Intesa Roma-Washington: il premier incontra il neoambasciatore Usa Mercoledì vedrà Obama

RomaAnche se l’incontro che si è svolto ieri a Palazzo Chigi fra Silvio Berlusconi e David Thorne era fissato da tempo una tragica coincidenza ha voluto che la prima presa di contatto fra il premier e il nuovo ambasciatore americano, da poco nominato dal presidente Obama, si sia verificata all’indomani dell’attacco terroristico di Kabul. Al primo punto sul tavolo dell’incontro la situazione in Afghanistan, e più in generale i nodi della politica internazionale. Al termine, Berlusconi ha manifestato «grande soddisfazione» per la decisione di Obama di rivedere il progetto della difesa antimissile in Europa, e il gradimento del presidente russo Medvedev: «Uno sviluppo assolutamente positivo che contribuirà a migliorare ulteriormente i rapporti tra gli Stati Uniti e la Federazione Russa». Una svolta che va «esattamente nella direzione della politica da me sempre perseguita, e rappresenta un ulteriore forte impulso alla cooperazione tra la Nato e la Federazione russa, nello spirito di Pratica di Mare».

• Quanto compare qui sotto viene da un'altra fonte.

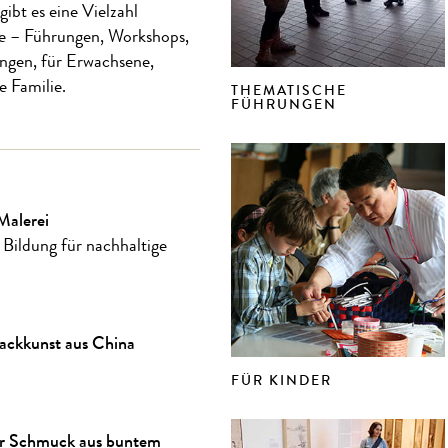
ibt es eine Vielzahl
e – Führungen, Workshops,
ngen, für Erwachsene,
e Familie.
THEMATISCHE
FÜHRUNGEN
Malerei
| Bildung für nachhaltige
Lackkunst aus China
FÜR KINDER
r Schmuck aus buntem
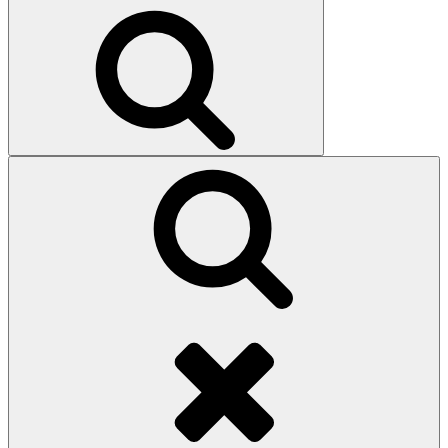
efter:
Sök
Sök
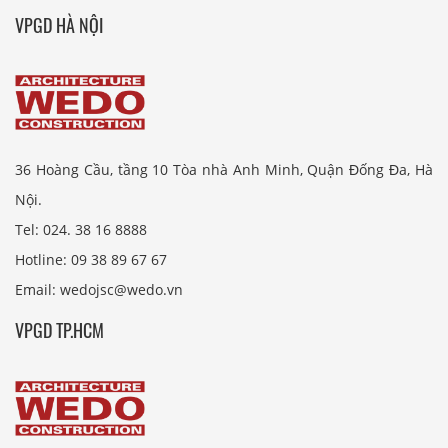
VPGD HÀ NỘI
36 Hoàng Cầu, tầng 10 Tòa nhà Anh Minh, Quận Đống Đa, Hà
Nội.
Tel: 024. 38 16 8888
Hotline: 09 38 89 67 67
Email: wedojsc@wedo.vn
VPGD TP.HCM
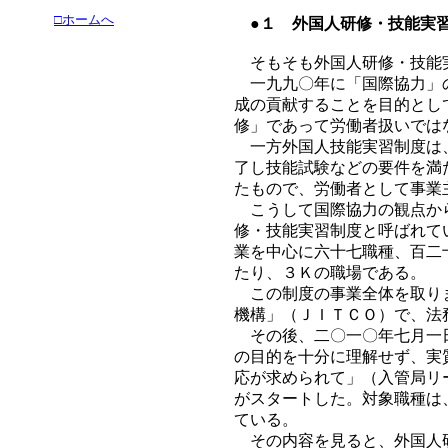
□ホームへ
●１ 外国人研修・技能実
そもそも外国人研修・技能
一九九〇年に「国際協力」の
成の貢献することを目的とし
修」であって労働者扱いでは
一方外国人技能実習制度は、
了し技能試験などの要件を満
たもので、労働者として事業
こうして国際協力の観点から
修・技能実習制度と呼ばれて
業を中心に六十七職種、百二
たり、３Ｋの職場である。
この制度の事業全体を取りま
機構」（ＪＩＴＣＯ）で、法
その後、二〇一〇年七月一日
の目的を十分に理解せず、実
応が求められて」（入管局リ
がスタートした。対象職種は
ている。
その内容を見ると、外国人研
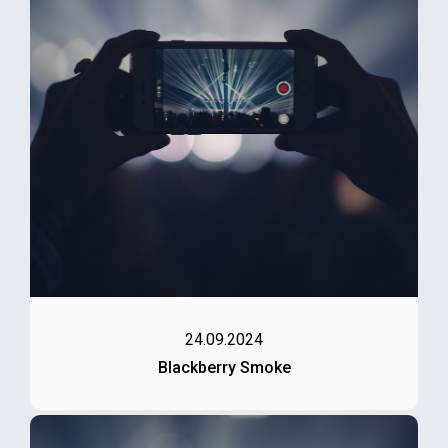
24.09.2024
Blackberry Smoke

L’ambasciatore Thorne, che vanta una lunga consuetudine con il nostro paese, aveva già manifestato «a nome del presidente degli Stati Uniti il più profondo cordoglio per la perdita dei militari italiani», esprimendo gratitudine «per l’impegno dell’Italia a sostegno della pace e della democrazia in Afghanistan». Un impegno che non verrà meno, ha ribadito Berlusconi per sgomberare il campo da qualsiasi equivoco. Il premier ha confermato che la linea del governo resta quella di non prendere decisioni unilaterali ma di procedere insieme a tutti gli alleati presenti a Kabul. E il primo di questi è senza dubbio proprio l’America di Obama.
Certo, non poteva essere un incontro di protocollo come quello di ieri l’occasione per prendere decisioni sulla missione in Afghanistan ma è stata comunque l’occasione per confermare che l’alleanza tra Usa e Italia è sempre più salda. Berlusconi, che è stato il secondo leader europeo a essere ricevuto dal neoletto presidente democratico dopo Gordon Brown, avrà l’occasione per parlare direttamente a Obama già la prossima settimana. Martedì sarà a New york per il vertice sui cambiamenti climatici voluto dal segretario generale dell’Onu Ban Ki-Moon. Il suo intervento è previsto nella giornata di mercoledì, lo stesso giorno di Obama. E proprio il clima e la strategia per affrontare i cambiamenti climatici rappresentano uno dei punti di contatto fra Europa e Usa, dato che le posizioni del democratico Obama sono assai più vicine a quelle europee di quelle della precedente amministrazione.